PROBLEM: Please retype the entries below word for word, passing over every picture.

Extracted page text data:
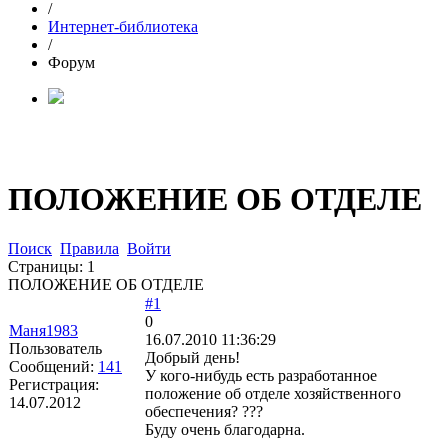
/
Интернет-библиотека
/
Форум
ПОЛОЖЕНИЕ ОБ ОТДЕЛЕ
Поиск
Правила
Войти
Страницы:
1
ПОЛОЖЕНИЕ ОБ ОТДЕЛЕ
#1
0
Маня1983
16.07.2010 11:36:29
Пользователь
Добрый день!
Сообщений:
141
У кого-нибудь есть разработанное
Регистрация:
положение об отделе хозяйственного
14.07.2012
обеспечения? ???
Буду очень благодарна.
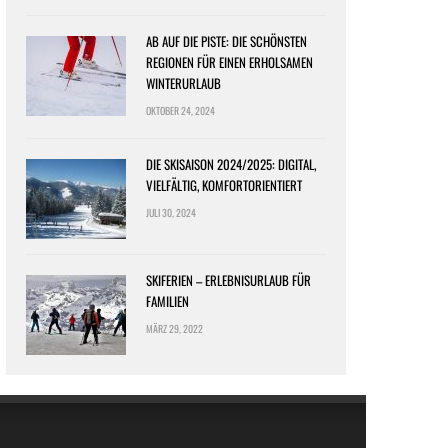
AB AUF DIE PISTE: DIE SCHÖNSTEN
REGIONEN FÜR EINEN ERHOLSAMEN
WINTERURLAUB
OKTOBER 24, 2024
DIE SKISAISON 2024/2025: DIGITAL,
VIELFÄLTIG, KOMFORTORIENTIERT
JULI 30, 2024
SKIFERIEN – ERLEBNISURLAUB FÜR
FAMILIEN
MÄRZ 29, 2022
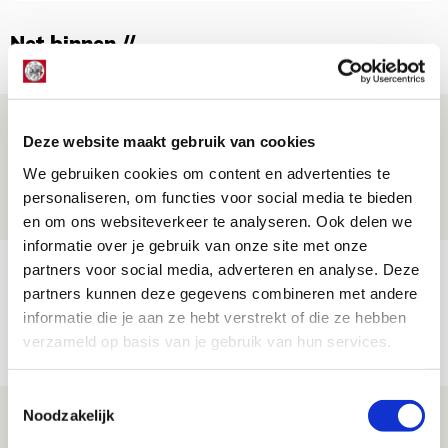
Net binnen //
Drie dingen die je moet weten over PEC
Deze website maakt gebruik van cookies
Zwolle - Ajax
We gebruiken cookies om content en advertenties te
08 AUGUSTUS 2026 - 12:32
personaliseren, om functies voor social media te bieden
NIEUWS
en om ons websiteverkeer te analyseren. Ook delen we
informatie over je gebruik van onze site met onze
partners voor social media, adverteren en analyse. Deze
Míchels elf: met welke formatie begin
partners kunnen deze gegevens combineren met andere
jij aan nieuw eredivisieseizoen?
informatie die je aan ze hebt verstrekt of die ze hebben
08 AUGUSTUS 2026 - 11:34
verzameld op basis van je gebruik van hun services.
NIEUWS
Toestemmingsselectie
Noodzakelijk
Spelen bij Jong Ajax of Ajax 1? Dat
maakt Abdalla ‘geen reet’ uit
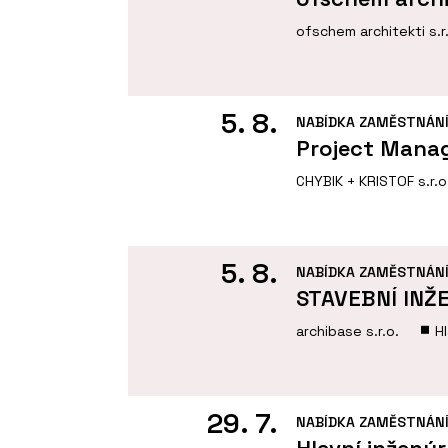
ofschem architekti s.r
5. 8.
NABÍDKA ZAMĚSTNÁN
Project Manag
CHYBIK + KRISTOF s.r.o
5. 8.
NABÍDKA ZAMĚSTNÁN
STAVEBNÍ INŽ
archibase s.r.o.
H
29. 7.
NABÍDKA ZAMĚSTNÁN
Hlavní inženýr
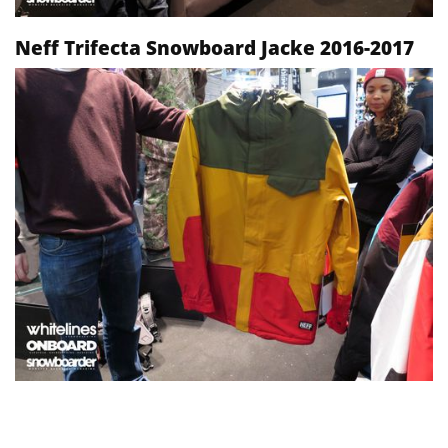
Neff Trifecta Snowboard Jacke 2016-2017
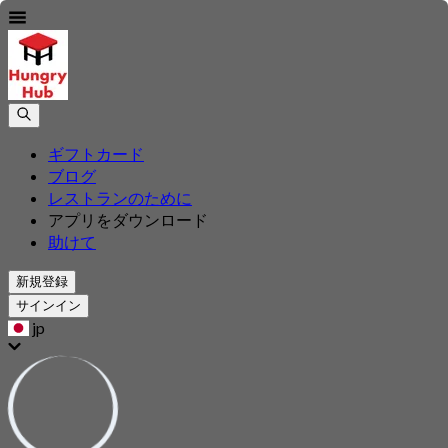
ギフトカード
ブログ
レストランのために
アプリをダウンロード
助けて
新規登録
サインイン
jp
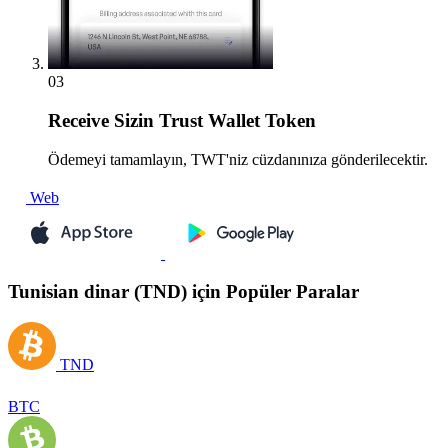
03
Receive
Sizin Trust Wallet Token
Ödemeyi tamamlayın, TWT'niz cüzdanınıza gönderilecektir.
Web
Tunisian dinar (TND) için Popüler Paralar
TND
BTC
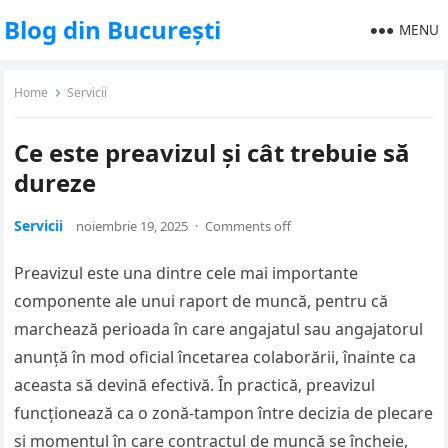
Blog din București
MENU
Home
Servicii
Ce este preavizul și cât trebuie să
dureze
Servicii
noiembrie 19, 2025
·
Comments off
Preavizul este una dintre cele mai importante
componente ale unui raport de muncă, pentru că
marchează perioada în care angajatul sau angajatorul
anunță în mod oficial încetarea colaborării, înainte ca
aceasta să devină efectivă. În practică, preavizul
funcționează ca o zonă-tampon între decizia de plecare
și momentul în care contractul de muncă se încheie,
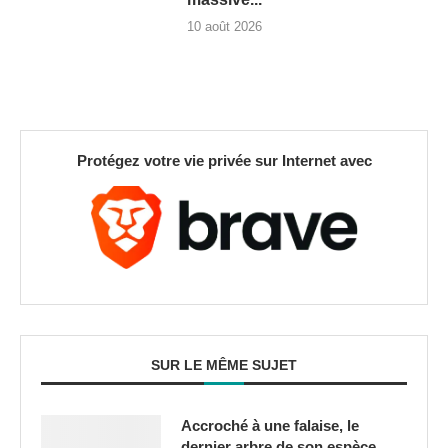
10 août 2026
Protégez votre vie privée sur Internet avec
SUR LE MÊME SUJET
Accroché à une falaise, le
dernier arbre de son espèce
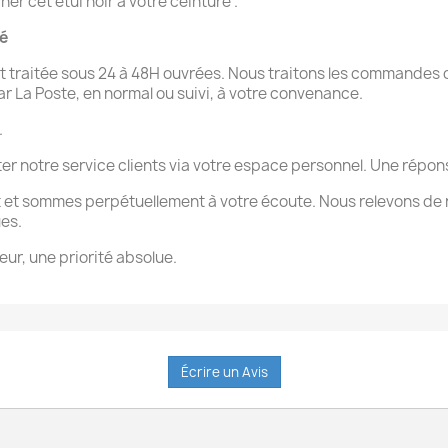
r cet étui noir a votre ceinture .
té
 traitée sous 24 à 48H ouvrées. Nous traitons les commandes d
par La Poste, en normal ou suivi, à votre convenance.
.
ter notre service clients via votre espace personnel. Une rép
 et sommes perpétuellement à votre écoute. Nous relevons de 
ues.
eur, une priorité absolue.
Écrire un Avis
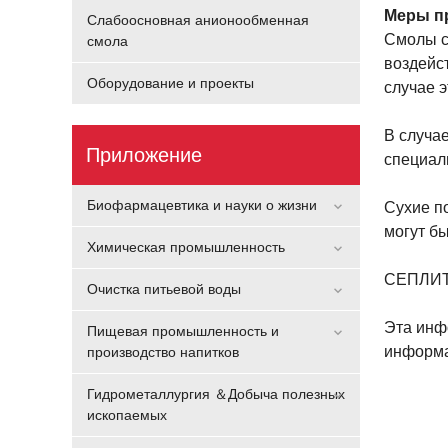
Меры п
Слабоосновная анионообменная
Смолы с
смола
воздейс
Оборудование и проекты
случае 
В случа
Приложение
специал
Биофармацевтика и науки о жизни
Сухие п
могут бы
Химическая промышленность
СЕПЛИТ 
Очистка питьевой воды
Эта инф
Пищевая промышленность и
информа
производство напитков
Гидрометаллургия ＆Добыча полезных
ископаемых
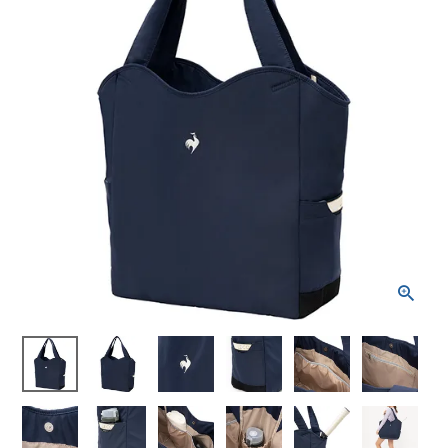
ブランドから選ぶ
SALE品はこちら
INFORMATIOM
ご利用ガイド
お問い合わせ
メルマガ登録
特定商取引法
プライバシーポリシー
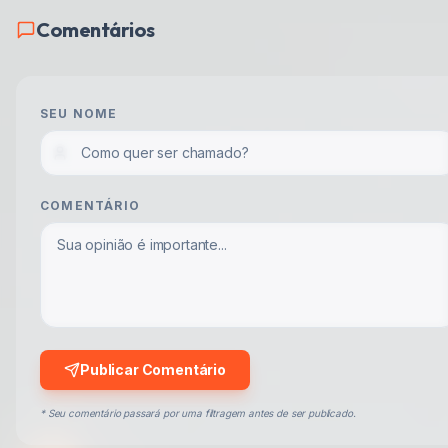
Comentários
SEU NOME
COMENTÁRIO
Publicar Comentário
* Seu comentário passará por uma filtragem antes de ser publicado.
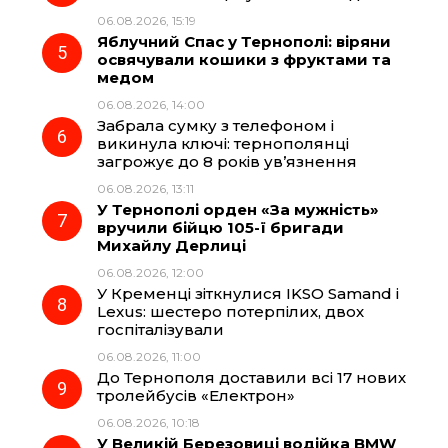
06.08.2026, 15:19
Яблучний Спас у Тернополі: віряни
освячували кошики з фруктами та
медом
06.08.2026, 14:00
Забрала сумку з телефоном і
викинула ключі: тернополянці
загрожує до 8 років ув’язнення
06.08.2026, 13:11
У Тернополі орден «За мужність»
вручили бійцю 105-ї бригади
Михайлу Дерлиці
06.08.2026, 12:00
У Кременці зіткнулися IKSO Samand і
Lexus: шестеро потерпілих, двох
госпіталізували
06.08.2026, 11:00
До Тернополя доставили всі 17 нових
тролейбусів «Електрон»
06.08.2026, 10:18
У Великій Березовиці водійка BMW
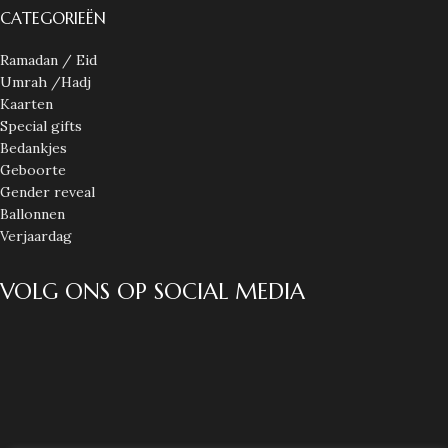
CATEGORIEËN
Ramadan / Eid
Umrah /Hadj
Kaarten
Special gifts
Bedankjes
Geboorte
Gender reveal
Ballonnen
Verjaardag
VOLG ONS OP SOCIAL MEDIA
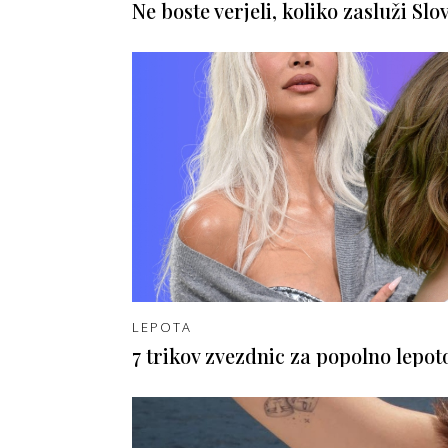
Ne boste verjeli, koliko zasluži Slo
LEPOTA
7 trikov zvezdnic za popolno lepot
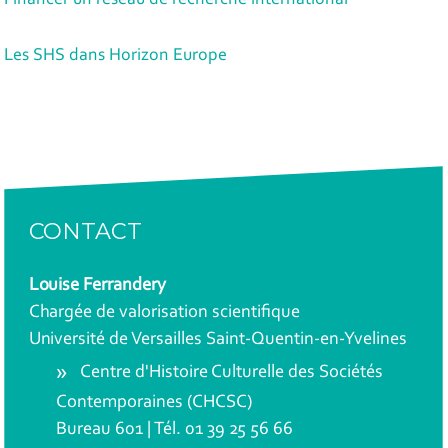
Financer un réseau de recherche international
Les SHS dans Horizon Europe
CONTACT
Louise Ferrandery
Chargée de valorisation scientifique
Université de Versailles Saint-Quentin-en-Yvelines
Centre d'Histoire Culturelle des Sociétés
Contemporaines (CHCSC)
Bureau 601 | Tél. 01 39 25 56 66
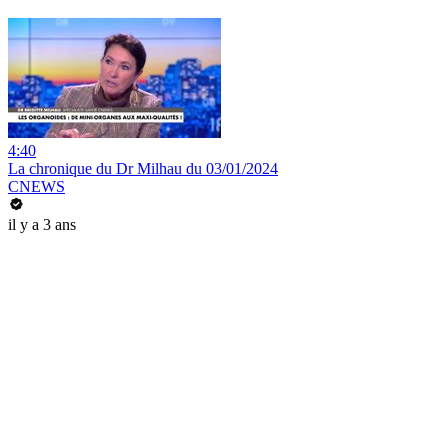
4:40
La chronique du Dr Milhau du 03/01/2024
CNEWS
il y a 3 ans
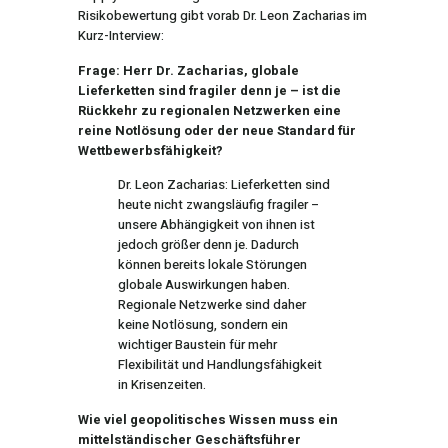
Risikobewertung gibt vorab Dr. Leon Zacharias im
Kurz-Interview:
Frage: Herr Dr. Zacharias, globale
Lieferketten sind fragiler denn je – ist die
Rückkehr zu regionalen Netzwerken eine
reine Notlösung oder der neue Standard für
Wettbewerbsfähigkeit?
Dr. Leon Zacharias: Lieferketten sind
heute nicht zwangsläufig fragiler –
unsere Abhängigkeit von ihnen ist
jedoch größer denn je. Dadurch
können bereits lokale Störungen
globale Auswirkungen haben.
Regionale Netzwerke sind daher
keine Notlösung, sondern ein
wichtiger Baustein für mehr
Flexibilität und Handlungsfähigkeit
in Krisenzeiten.
Wie viel geopolitisches Wissen muss ein
mittelständischer Geschäftsführer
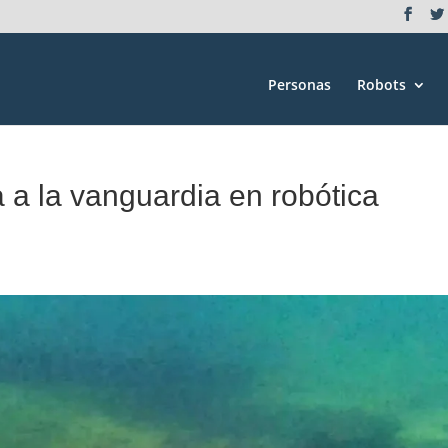
Personas
Robots
 a la vanguardia en robótica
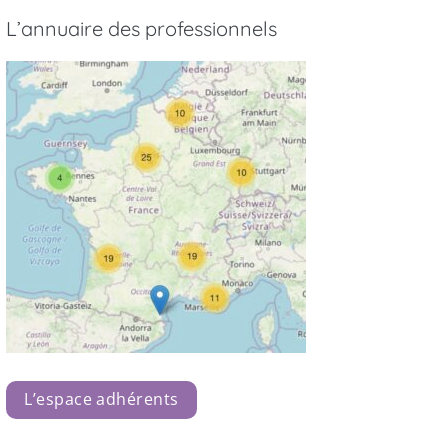
L’annuaire des professionnels
L’espace adhérents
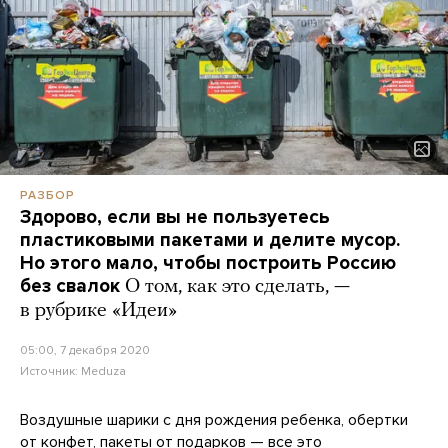
РАЗБОР
Здорово, если вы не пользуетесь
пластиковыми пакетами и делите мусор.
Но этого мало, чтобы построить Россию
без свалок
О том, как это сделать, —
в рубрике «Идеи»
05:00, 7 декабря 2020
Источник:
Meduza
Воздушные шарики с дня рождения ребенка, обертки
от конфет, пакеты от подарков — все это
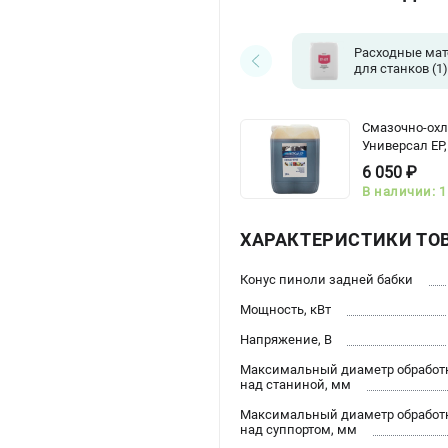
Расходные ма
для станков
(1)
Смазочно-ох
Универсал ЕР,
6 050 ₽
В наличии: 1
ХАРАКТЕРИСТИКИ ТО
Конус пиноли задней бабки
Мощность, кВт
Напряжение, В
Максимальный диаметр обработ
над станиной, мм
Максимальный диаметр обработ
над суппортом, мм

TASK RESPONSE:
/
Интернет-библиотека
/
Форум
ПОЛОЖЕНИЕ ОБ ОТДЕЛЕ
Поиск
Правила
Войти
Страницы:
1
ПОЛОЖЕНИЕ ОБ ОТДЕЛЕ
#1
0
Маня1983
16.07.2010 11:36:29
Пользователь
Добрый день!
Сообщений:
141
У кого-нибудь есть разработанное
Регистрация:
положение об отделе хозяйственного
14.07.2012
обеспечения? ???
Буду очень благодарна.
AB AUF DIE PISTE: DIE SCHÖNSTEN
REGIONEN FÜR EINEN ERHOLSAMEN
WINTERURLAUB
OKTOBER 24, 2024
DIE SKISAISON 2024/2025: DIGITAL,
VIELFÄLTIG, KOMFORTORIENTIERT
JULI 30, 2024
SKIFERIEN – ERLEBNISURLAUB FÜR
FAMILIEN
MÄRZ 29, 2022
Net binnen //
Drie dingen die je moet weten over PEC
Deze website maakt gebruik van cookies
Zwolle - Ajax
We gebruiken cookies om content en advertenties te
08 AUGUSTUS 2026 - 12:32
personaliseren, om functies voor social media te bieden
NIEUWS
en om ons websiteverkeer te analyseren. Ook delen we
informatie over je gebruik van onze site met onze
partners voor social media, adverteren en analyse. Deze
Míchels elf: met welke formatie begin
partners kunnen deze gegevens combineren met andere
jij aan nieuw eredivisieseizoen?
informatie die je aan ze hebt verstrekt of die ze hebben
08 AUGUSTUS 2026 - 11:34
verzameld op basis van je gebruik van hun services.
NIEUWS
Toestemmingsselectie
Noodzakelijk
Spelen bij Jong Ajax of Ajax 1? Dat
maakt Abdalla ‘geen reet’ uit
ofschem architekti s.r
5. 8.
NABÍDKA ZAMĚSTNÁN
Project Manag
CHYBIK + KRISTOF s.r.o
5. 8.
NABÍDKA ZAMĚSTNÁN
STAVEBNÍ INŽ
archibase s.r.o.
H
29. 7.
NABÍDKA ZAMĚSTNÁN
Hlavní inženýr
Neff Trifecta Snowboard Jacke 2016-2017
ギフトカード
ブログ
レストランのために
アプリをダウンロード
助けて
新規登録
サインイン
jp
03
Receive
Sizin Trust Wallet Token
Ödemeyi tamamlayın, TWT'niz cüzdanınıza gönderilecektir.
Web
Tunisian dinar (TND) için Popüler Paralar
TND
BTC
Blog din București
MENU
Home
Servicii
Ce este preavizul și cât trebuie să
dureze
Servicii
noiembrie 19, 2025
·
Comments off
Preavizul este una dintre cele mai importante
componente ale unui raport de muncă, pentru că
marchează perioada în care angajatul sau angajatorul
anunță în mod oficial încetarea colaborării, înainte ca
aceasta să devină efectivă. În practică, preavizul
funcționează ca o zonă-tampon între decizia de plecare
și momentul în care contractul de muncă se încheie,
10 août 2026
Protégez votre vie privée sur Internet avec
SUR LE MÊME SUJET
Accroché à une falaise, le
dernier arbre de son espèce
r cet étui noir a votre ceinture .
té
 traitée sous 24 à 48H ouvrées. Nous traitons les commandes d
par La Poste, en normal ou suivi, à votre convenance.
.
ter notre service clients via votre espace personnel. Une rép
 et sommes perpétuellement à votre écoute. Nous relevons de 
ues.
eur, une priorité absolue.
Écrire un Avis
Меры п
Слабоосновная анионообменная
Смолы с
смола
воздейс
Оборудование и проекты
случае 
В случа
Приложение
специал
Биофармацевтика и науки о жизни
Сухие п
могут бы
Химическая промышленность
СЕПЛИТ 
Очистка питьевой воды
Эта инф
Пищевая промышленность и
информа
производство напитков
Гидрометаллургия ＆Добыча полезных
ископаемых
ブランドから選ぶ
SALE品はこちら
INFORMATIOM
ご利用ガイド
お問い合わせ
メルマガ登録
特定商取引法
プライバシーポリシー
Comentários
SEU NOME
COMENTÁRIO
Publicar Comentário
* Seu comentário passará por uma filtragem antes de ser publicado.
06.08.2026, 15:19
Яблучний Спас у Тернополі: віряни
освячували кошики з фруктами та
медом
06.08.2026, 14:00
Забрала сумку з телефоном і
викинула ключі: тернополянці
загрожує до 8 років ув’язнення
06.08.2026, 13:11
У Тернополі орден «За мужність»
вручили бійцю 105-ї бригади
Михайлу Дерлиці
06.08.2026, 12:00
У Кременці зіткнулися IKSO Samand і
Lexus: шестеро потерпілих, двох
госпіталізували
06.08.2026, 11:00
До Тернополя доставили всі 17 нових
тролейбусів «Електрон»
06.08.2026, 10:18
У Великій Березовиці водійка BMW
CATEGORIEËN
Ramadan / Eid
Umrah /Hadj
Kaarten
Special gifts
Bedankjes
Geboorte
Gender reveal
Ballonnen
Verjaardag
VOLG ONS OP SOCIAL MEDIA
Ne boste verjeli, koliko zasluži Slo
LEPOTA
7 trikov zvezdnic za popolno lepot
Financer un réseau de recherche international
Les SHS dans Horizon Europe
CONTACT
Louise Ferrandery
Chargée de valorisation scientifique
Université de Versailles Saint-Quentin-en-Yvelines
Centre d'Histoire Culturelle des Sociétés
Contemporaines (CHCSC)
Bureau 601 | Tél. 01 39 25 56 66
4:40
La chronique du Dr Milhau du 03/01/2024
CNEWS
il y a 3 ans
Risikobewertung gibt vorab Dr. Leon Zacharias im
Kurz-Interview:
Frage: Herr Dr. Zacharias, globale
Lieferketten sind fragiler denn je – ist die
Rückkehr zu regionalen Netzwerken eine
reine Notlösung oder der neue Standard für
Wettbewerbsfähigkeit?
Dr. Leon Zacharias: Lieferketten sind
heute nicht zwangsläufig fragiler –
unsere Abhängigkeit von ihnen ist
jedoch größer denn je. Dadurch
können bereits lokale Störungen
globale Auswirkungen haben.
Regionale Netzwerke sind daher
keine Notlösung, sondern ein
wichtiger Baustein für mehr
Flexibilität und Handlungsfähigkeit
in Krisenzeiten.
Wie viel geopolitisches Wissen muss ein
mittelständischer Geschäftsführer
Personas
Robots
 a la vanguardia en robótica
L’annuaire des professionnels
L’espace adhérents
РАЗБОР
Здорово, если вы не пользуетесь
пластиковыми пакетами и делите мусор.
Но этого мало, чтобы построить Россию
без свалок
О том, как это сделать, —
в рубрике «Идеи»
05:00, 7 декабря 2020
Источник:
Meduza
Воздушные шарики с дня рождения ребенка, обертки
от конфет, пакеты от подарков — все это
Расходные ма
для станков
(1)
Смазочно-ох
Универсал ЕР,
6 050 ₽
В наличии: 1
ХАРАКТЕРИСТИКИ ТО
Конус пиноли задней бабки
Мощность, кВт
Напряжение, В
Максимальный диаметр обработ
над станиной, мм
Максимальный диаметр обработ
над суппортом, мм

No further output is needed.